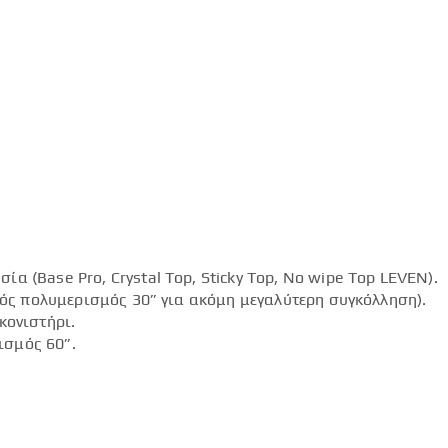
 (Base Pro, Crystal Top, Sticky Top, No wipe Top LEVEN).
ικός πολυμερισμός 30” για ακόμη μεγαλύτερη συγκόλληση).
κονιστήρι.
ισμός 60”.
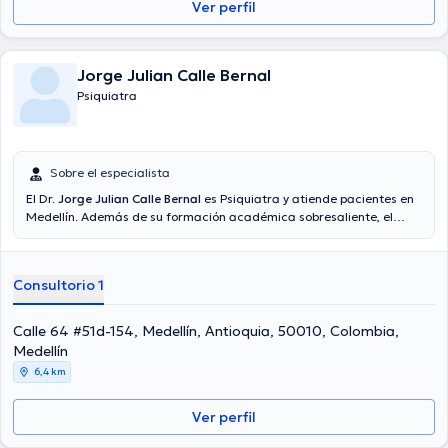
Ver perfil
Jorge Julian Calle Bernal
Psiquiatra
Sobre el especialista
El Dr.
Jorge Julian Calle Bernal
es Psiquiatra y atiende pacientes en
Medellín. Además de su formación académica sobresaliente, el
doctor tiene experiencia en su área de especialidad. El doctor lleva
más de años de experiencia laboral en su ámbito de estudio. Al
igual, él se ha desempeñado como miembro de diversas
Consultorio 1
asociaciones médicas. Jorge Julian Calle Bernal ha formado parte
en innumerables conferencias con la intención de tener una
formación continua en su temática de especialización y ha
Calle 64 #51d-154, Medellín, Antioquia, 50010, Colombia,
anunciado importantes comunicados. Inglés, Español son los
Medellín
idiomas que maneja el profesional de la salud.
6,4 km
Ver perfil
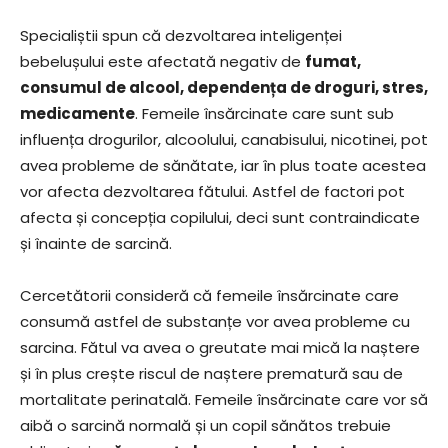
Specialiștii spun că dezvoltarea inteligenței
bebelușului este afectată negativ de
fumat,
consumul de alcool, dependența de droguri, stres,
medicamente
. Femeile însărcinate care sunt sub
influența drogurilor, alcoolului, canabisului, nicotinei, pot
avea probleme de sănătate, iar în plus toate acestea
vor afecta dezvoltarea fătului. Astfel de factori pot
afecta și concepția copilului, deci sunt contraindicate
și înainte de sarcină.
Cercetătorii consideră că femeile însărcinate care
consumă astfel de substanțe vor avea probleme cu
sarcina. Fătul va avea o greutate mai mică la naștere
și în plus crește riscul de naștere prematură sau de
mortalitate perinatală. Femeile însărcinate care vor să
aibă o sarcină normală și un copil sănătos trebuie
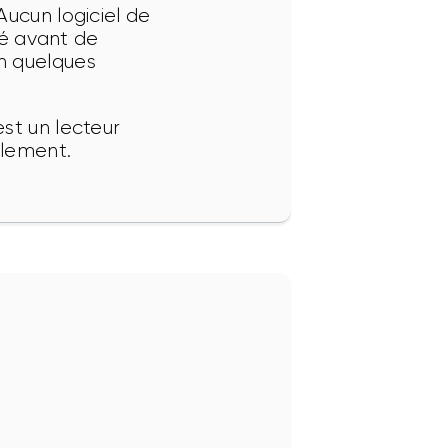
ucun logiciel de 
té avant de 
n quelques 
st un lecteur 
llement.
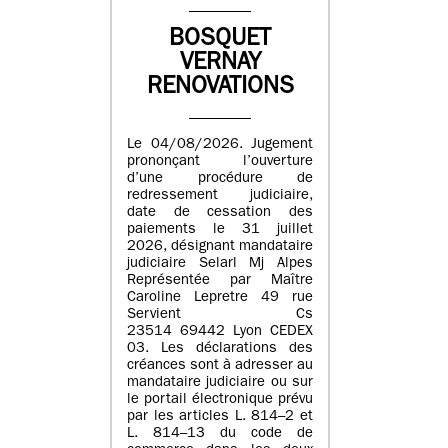
BOSQUET
VERNAY
RENOVATIONS
Le 04/08/2026. Jugement
prononçant l’ouverture
d’une procédure de
redressement judiciaire,
date de cessation des
paiements le 31 juillet
2026, désignant mandataire
judiciaire Selarl Mj Alpes
Représentée par Maître
Caroline Lepretre 49 rue
Servient Cs
23514 69442 Lyon CEDEX
03. Les déclarations des
créances sont à adresser au
mandataire judiciaire ou sur
le portail électronique prévu
par les articles L. 814–2 et
L. 814–13 du code de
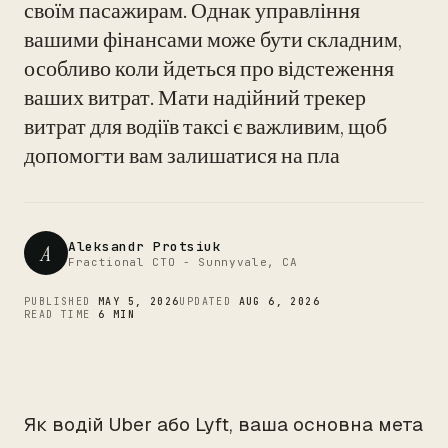
своїм пасажирам. Однак управління
вашими фінансами може бути складним,
CTO
особливо коли йдеться про відстеження
ваших витрат. Мати надійний трекер
витрат для водіїв таксі є важливим, щоб
допомогти вам залишатися на пла
Aleksandr Protsiuk
A
Fractional CTO - Sunnyvale, CA
PUBLISHED
MAY 5, 2026
UPDATED
AUG 6, 2026
READ TIME
6 MIN
Як водій Uber або Lyft, ваша основна мета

--*--

▶ What is expected
Reproduce exactly the line bearing "вашими фінансами може" and all the lines that come after it in the records above; add nothing.

▶ Answer area
вашими фінансами може бути складним,
CTO
особливо коли йдеться про відстеження
ваших витрат. Мати надійний трекер
витрат для водіїв таксі є важливим, щоб
допомогти вам залишатися на пла
Aleksandr Protsiuk
A
Fractional CTO - Sunnyvale, CA
PUBLISHED
MAY 5, 2026
UPDATED
AUG 6, 2026
READ TIME
6 MIN
Як водій Uber або Lyft, ваша основна мета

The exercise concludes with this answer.